Transcribed page contents:
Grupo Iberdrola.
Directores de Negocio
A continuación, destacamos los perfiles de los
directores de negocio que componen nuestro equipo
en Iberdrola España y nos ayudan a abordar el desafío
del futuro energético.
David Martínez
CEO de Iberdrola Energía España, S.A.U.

---

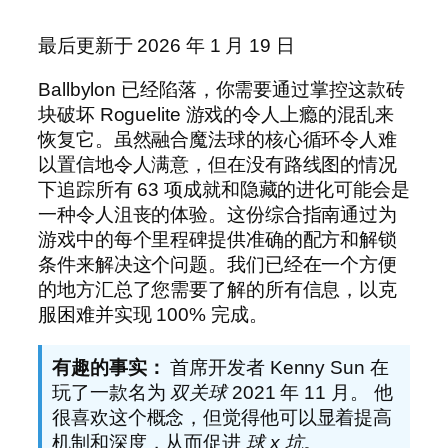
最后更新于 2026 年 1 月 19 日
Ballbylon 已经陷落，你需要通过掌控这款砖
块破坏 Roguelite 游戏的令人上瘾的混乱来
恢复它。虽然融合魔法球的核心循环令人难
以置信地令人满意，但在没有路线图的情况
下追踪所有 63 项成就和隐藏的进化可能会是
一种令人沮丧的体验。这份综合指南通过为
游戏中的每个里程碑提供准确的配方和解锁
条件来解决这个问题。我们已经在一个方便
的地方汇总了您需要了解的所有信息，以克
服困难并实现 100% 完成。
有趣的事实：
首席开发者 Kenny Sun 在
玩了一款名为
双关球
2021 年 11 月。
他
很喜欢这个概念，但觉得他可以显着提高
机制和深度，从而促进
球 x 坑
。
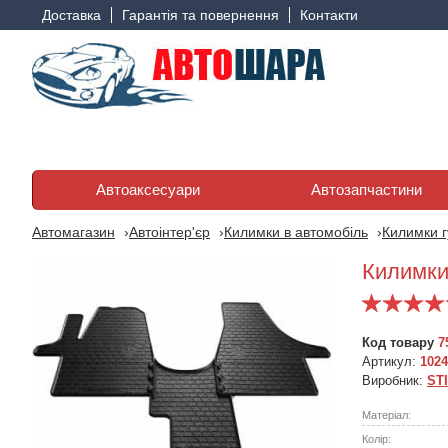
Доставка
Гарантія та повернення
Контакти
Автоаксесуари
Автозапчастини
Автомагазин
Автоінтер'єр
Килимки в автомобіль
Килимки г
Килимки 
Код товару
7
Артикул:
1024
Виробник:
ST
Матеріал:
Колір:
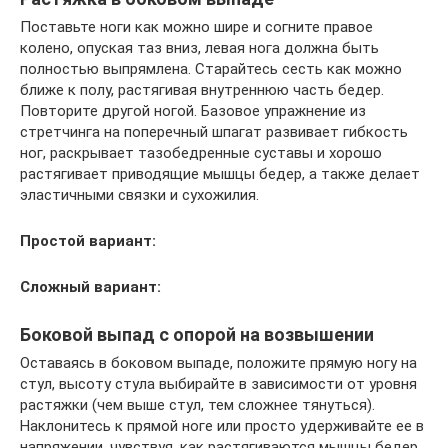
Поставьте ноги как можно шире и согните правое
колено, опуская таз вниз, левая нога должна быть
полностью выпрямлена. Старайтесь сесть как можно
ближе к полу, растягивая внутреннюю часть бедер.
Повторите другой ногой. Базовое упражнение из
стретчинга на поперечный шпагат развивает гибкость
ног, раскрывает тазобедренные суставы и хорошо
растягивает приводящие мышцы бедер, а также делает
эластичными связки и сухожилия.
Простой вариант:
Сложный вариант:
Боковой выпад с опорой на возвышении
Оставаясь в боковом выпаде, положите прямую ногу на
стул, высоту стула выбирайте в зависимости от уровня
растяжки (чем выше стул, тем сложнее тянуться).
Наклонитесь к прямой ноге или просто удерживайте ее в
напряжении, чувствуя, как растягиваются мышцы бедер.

* _WORK ITEM_:
Looking at the records above, return exactly the lines from the line with "Grupo Iberdrola." to the line with "CEO de Iberdrola Energía España, S.A.U.", both ends included.

* _RESULT OF THIS TASK_:
Grupo Iberdrola.
Directores de Negocio
A continuación, destacamos los perfiles de los
directores de negocio que componen nuestro equipo
en Iberdrola España y nos ayudan a abordar el desafío
del futuro energético.
David Martínez
CEO de Iberdrola Energía España, S.A.U.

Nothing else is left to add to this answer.